*Aim of the task*. One line at a time, check the entries below for the word "What", and copy each line that has it.
::: Material for the task :::
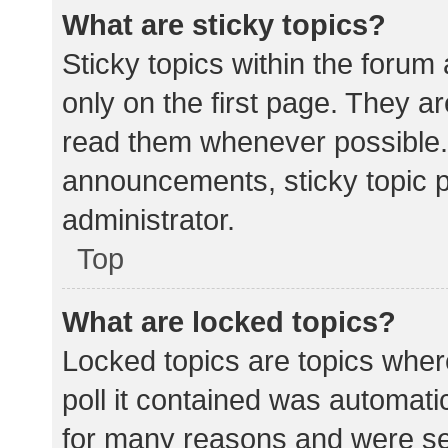
What are sticky topics?
Sticky topics within the for
only on the first page. They a
read them whenever possible.
announcements, sticky topic 
administrator.
Top
What are locked topics?
Locked topics are topics wher
poll it contained was automat
for many reasons and were set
:::
*Answer section*.
What are sticky topics?
What are locked topics?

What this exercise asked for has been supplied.